E se o presidente não tivesse confessado ser o autor do fim da Lava Jato, os fatos que se sucederam após as investigações da Polícia Federal terem se aproximado da sua família serviriam para revelar as suas digitais na condução do processo. Foram essas investigações que o motivaram a tentar interferir no comando da Polícia Federal, episódio que resultou na saída de Sérgio Moro do Ministério da Justiça em abril do ano passado.
Dois meses depois, o Procurador Geral da Justiça, Augusto Aras – que nunca escondeu a sua sintonia com o presidente desde a sua nomeação em setembro de 2019 – já fustigava a Lava Jato ao enviar a Curitiba uma subprocuradora com ordem de compartilhar os arquivos da força-tarefa. Logo após, Aras chegou a dizer que a força-tarefa mantinha uma “caixa preta” em Curitiba. Pregou uma “correção de rumos” para que “o lavajatismo não perdure”.
Agora, cumpriu a sua promessa – é, claro, com o aplauso do presidente da República e, também dos lulistas – acabando com a força-tarefa sob o pretexto de integrar os procuradores ao Grupo de Atuação Especial de Combate ao Crime Organizado (Gaeco) do Ministério Público Federal do Paraná, o que, no seu entender, seria uma simples troca de nome. Mas não é, já que houve redução da equipe (dos 13 procuradores da força-tarefa só quatro vão para a Gaeco), fim da dedicação exclusiva e um claro prejuízo para as investigações.

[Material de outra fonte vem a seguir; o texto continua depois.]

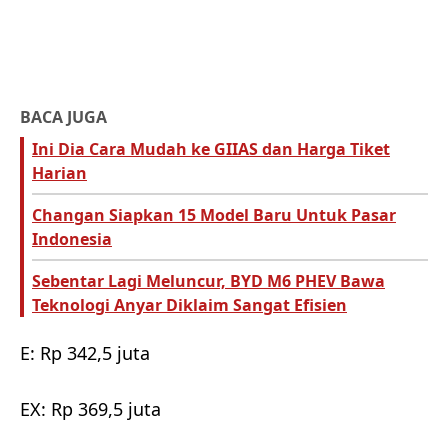
BACA JUGA
Ini Dia Cara Mudah ke GIIAS dan Harga Tiket
Harian
Changan Siapkan 15 Model Baru Untuk Pasar
Indonesia
Sebentar Lagi Meluncur, BYD M6 PHEV Bawa
Teknologi Anyar Diklaim Sangat Efisien
E: Rp 342,5 juta
EX: Rp 369,5 juta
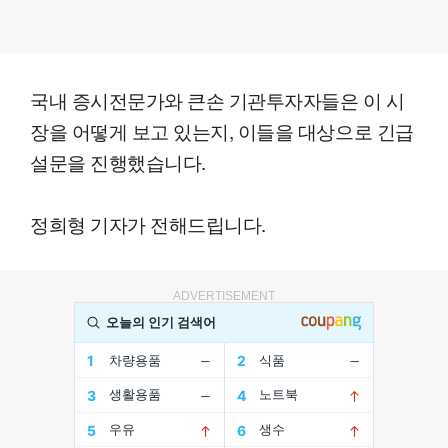
국내 증시전문가와 큰손 기관투자자들은 이 시
장을 어떻게 보고 있는지, 이들을 대상으로 긴급
설문을 진행했습니다.
정희형 기자가 전해드립니다.
ADVERTISEMENT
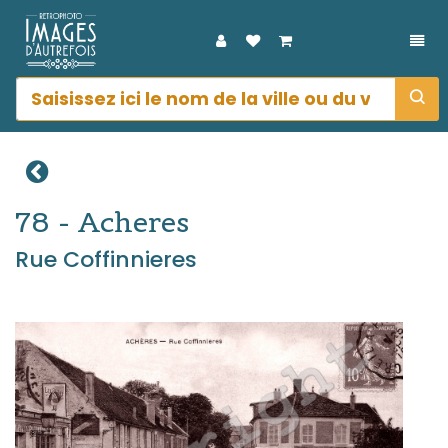
DÉP
78 - Acheres
Rue Coffinnieres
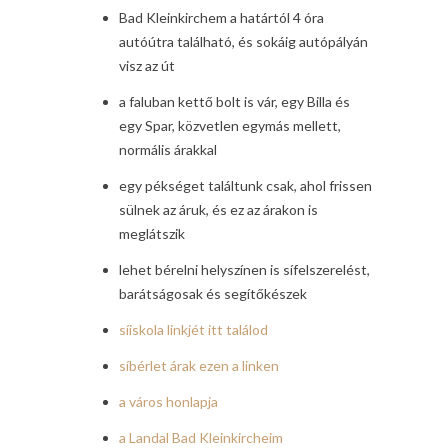
Bad Kleinkirchem a határtól 4 óra
autóútra található, és sokáig autópályán
visz az út
a faluban kettő bolt is vár, egy Billa és
egy Spar, közvetlen egymás mellett,
normális árakkal
egy pékséget találtunk csak, ahol frissen
sülnek az áruk, és ez az árakon is
meglátszik
lehet bérelni helyszínen is sífelszerelést,
barátságosak és segítőkészek
síiskola linkjét itt találod
síbérlet árak ezen a linken
a város honlapja
a Landal Bad Kleinkircheim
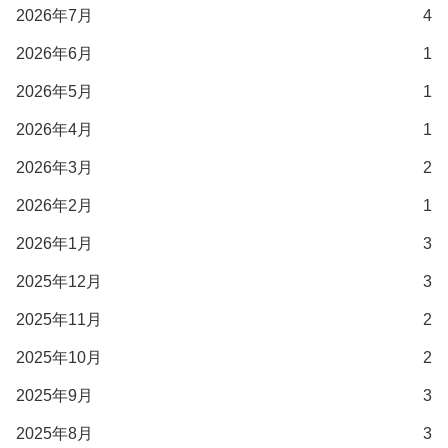
2026年7月
4
2026年6月
1
2026年5月
1
2026年4月
1
2026年3月
2
2026年2月
1
2026年1月
3
2025年12月
3
2025年11月
2
2025年10月
2
2025年9月
3
2025年8月
3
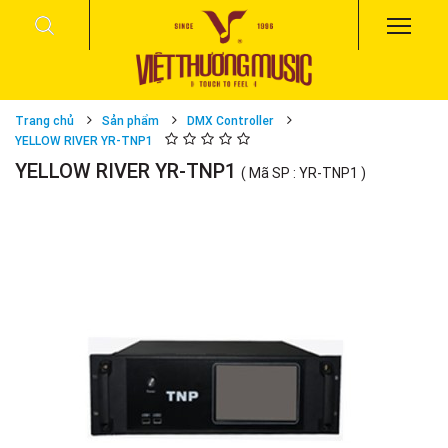
Trang chủ
Sản phẩm
DMX Controller
YELLOW RIVER YR-TNP1
YELLOW RIVER YR-TNP1
( Mã SP : YR-TNP1 )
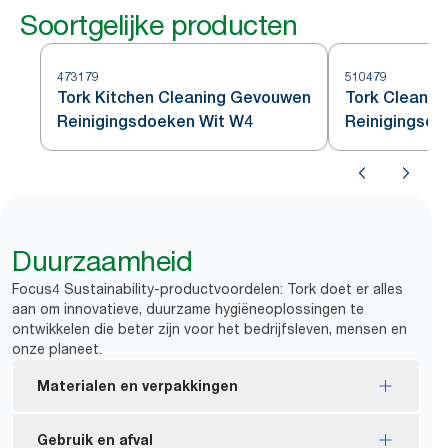
Soortgelijke producten
473179
510479
Tork Kitchen Cleaning Gevouwen
Tork Cleani
Reinigingsdoeken Wit W4
Reinigingsdo
Duurzaamheid
Focus4 Sustainability-productvoordelen: Tork doet er alles
aan om innovatieve, duurzame hygiëneoplossingen te
ontwikkelen die beter zijn voor het bedrijfsleven, mensen en
onze planeet.
Materialen en verpakkingen
FSC®-gecertificeerde vullingen: de vezels op
Gebruik en afval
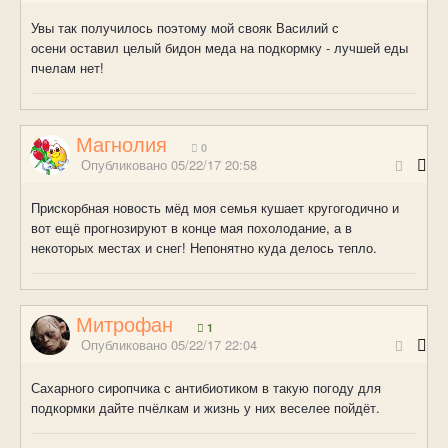
Увы так получилось поэтому мой свояк Василий с
осени оставил целый бидон меда на подкормку - лучшей еды
пчелам нет!
Магнолия
0
Опубликовано
05/22/17 20:58
Прискорбная новость мёд моя семья кушает кругогодично и
вот ещё прогнозируют в конце мая похолодание, а в
некоторых местах и снег! Непонятно куда делось тепло.
Митрофан
1
Опубликовано
05/22/17 22:04
Сахарного сиропчика с антибиотиком в такую погоду для
подкормки дайте пчёлкам и жизнь у них веселее пойдёт.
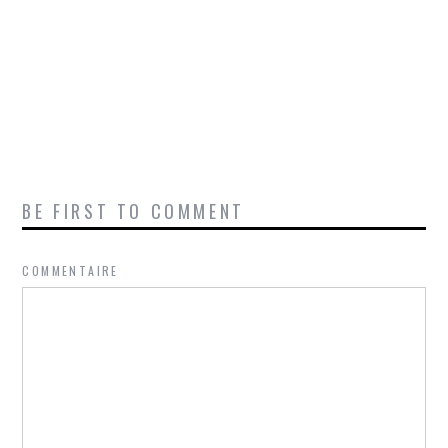
BE FIRST TO COMMENT
COMMENTAIRE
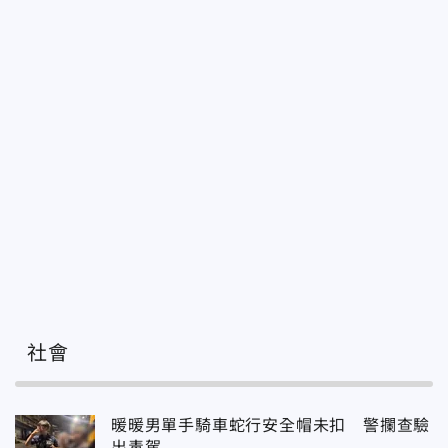
社會
暖暖男單手騎車蛇行安全帽未扣 警攔查驗
出毒駕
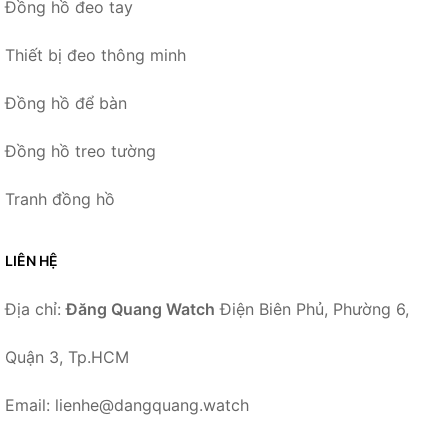
Đồng hồ đeo tay
Thiết bị đeo thông minh
Đồng hồ để bàn
Đồng hồ treo tường
Tranh đồng hồ
LIÊN HỆ
Địa chỉ:
Đăng Quang Watch
Điện Biên Phủ, Phường 6,
Quận 3, Tp.HCM
Email: lienhe@dangquang.watch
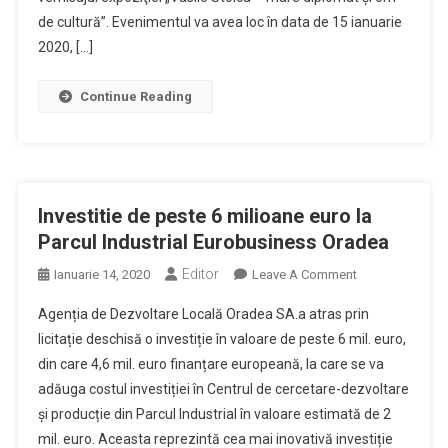
Diplomat
de cultură”. Evenimentul va avea loc în data de 15 ianuarie
Și
2020, […]
Om
De
Continue Reading
Cultură”
Investitie de peste 6 milioane euro la
Parcul Industrial Eurobusiness Oradea
Editor
On
Ianuarie 14, 2020
Leave A Comment
Investitie
Agenția de Dezvoltare Locală Oradea SA.a atras prin
De
licitație deschisă o investiție în valoare de peste 6 mil. euro,
Peste
din care 4,6 mil. euro finanțare europeană, la care se va
6
adăuga costul investiției în Centrul de cercetare-dezvoltare
Milioane
Euro
și producție din Parcul Industrial în valoare estimată de 2
La
mil. euro. Aceasta reprezintă cea mai inovativă investiție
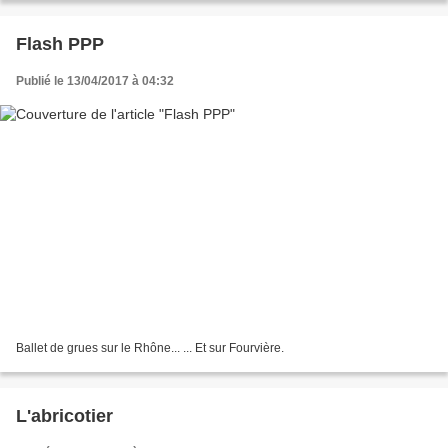
Flash PPP
Publié le 13/04/2017 à 04:32
Ballet de grues sur le Rhône... ... Et sur Fourvière.
L'abricotier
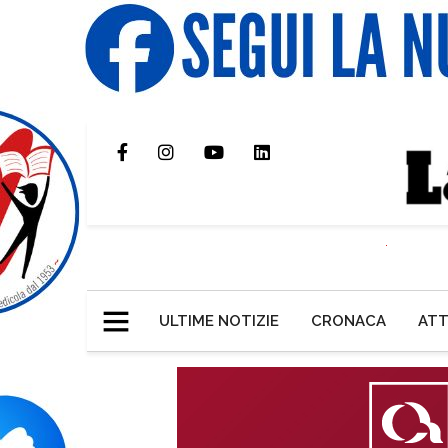
ULTIME NOTIZIE
CRONACA
ATT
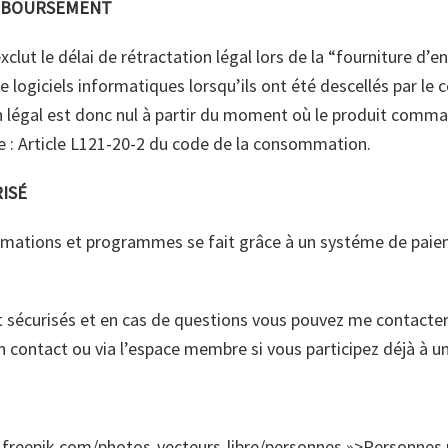
EMBOURSEMENT
clut le délai de rétractation légal lors de la “fourniture d’
e logiciels informatiques lorsqu’ils ont été descellés par l
on légal est donc nul à partir du moment où le produit comm
ce : Article L121-20-2 du code de la consommation.
ISÉ
mations et programmes se fait grâce à un systéme de paie
 sécurisés et en cas de questions vous pouvez me contacte
on contact ou via l’espace membre si vous participez déjà à
fr.freepik.com/photos-vecteurs-libre/personnes »>Personnes 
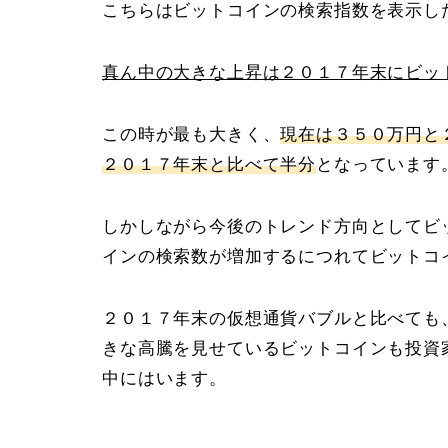
こちらはビットコインの検索指数を表示し
真ん中の大きな上昇は２０１７年末にビッ
この時が最も大きく、
現在は３５０万円と
２０１７年末と比べて半分
となっています
しかしながら今後のトレンド方向としてビ
インの検索数が増加するにつれてビットコ
２０１７年末の仮想通貨バブルと比べても
きな高騰を見せているビットコインも投資
中にはいます。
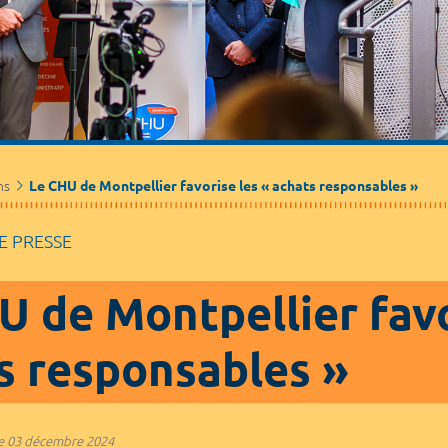
Médecine de ville
Journalistes
Partenaires / Associations
ns
Le CHU de Montpellier favorise les « achats responsables »
 PRESSE
U de Montpellier favo
s responsables »
e
03 décembre 2024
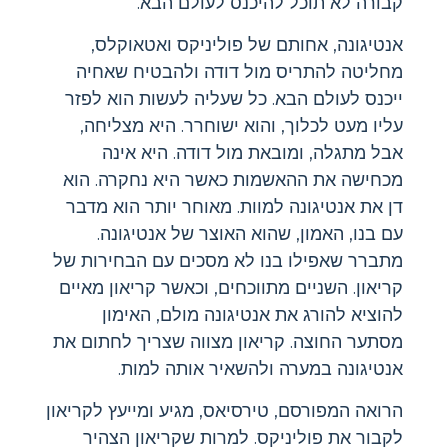
קבורה לא תוכל להיכנס לעולם הבא.
אנטיגונה, אחותם של פוליניקס ואטאוקלס,
מחליטה להתריס מול דודה ולהבטיח שאחיה
ייכנס לעולם הבא. כל שעליה לעשות הוא לפזר
עליו מעט לכלוך, והוא ישוחרר. היא מצליחה,
אבל מתגלה, ומובאת מול דודה. היא אינה
מכחישה את ההאשמות כאשר היא נחקרה. הוא
דן את אנטיגונה למוות. מאוחר יותר הוא מדבר
עם בנו, האמון, שהוא האוצר של אנטיגונה.
מתברר שאפילו בנו לא מסכים עם הבחירות של
קריאון. השניים מתווכחים, וכאשר קריאון מאיים
להוציא להורג את אנטיגונה מולם, האימון
מסתער החוצה. קריאון מצווה שצריך לחתום את
אנטיגונה במערה ולהשאיר אותה למות.
הרואה המפורסם, טירסיאס, מגיע ומייעץ לקריאון
לקבור את פוליניקס. למרות שקריאון הצהיר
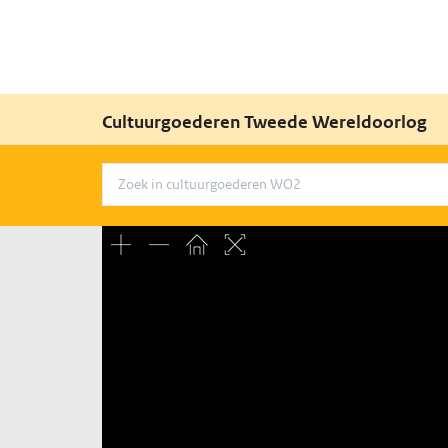
Cultuurgoederen Tweede Wereldoorlog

Mais uma vez – nesse mar de mentiras e enganações da cena política brasileira – um político descumpre suas promessas de campanha. Bolsonaro, que foi eleito empunhando a bandeira do combate à corrupção a ponto de ter nomeado Moro, o símbolo maior da Lava Jato, como seu ministro, acaba com a maior iniciativa de combate à corrupção da história do país. Operação que, em suas 79 fases, emitiu 1,4 mil mandados de apreensão, realizou 132 prisões preventivas, apresentou 130 denúncias contra 533 acusados que resultaram em 278 condenações de 174 réus, inclusive cabeças coroadas da política e do empresariado, recuperando R$ 4,3 bilhões para os cofres públicos, sem contar outros R$ 11 bilhões que estão a caminho.
No meio da maior crise sanitária dos últimos cem anos, o Brasil, além de chorar os seus 233 mil mortos pela Covid-19, dá adeus ao sonho de deixar de ser o país da impunidade.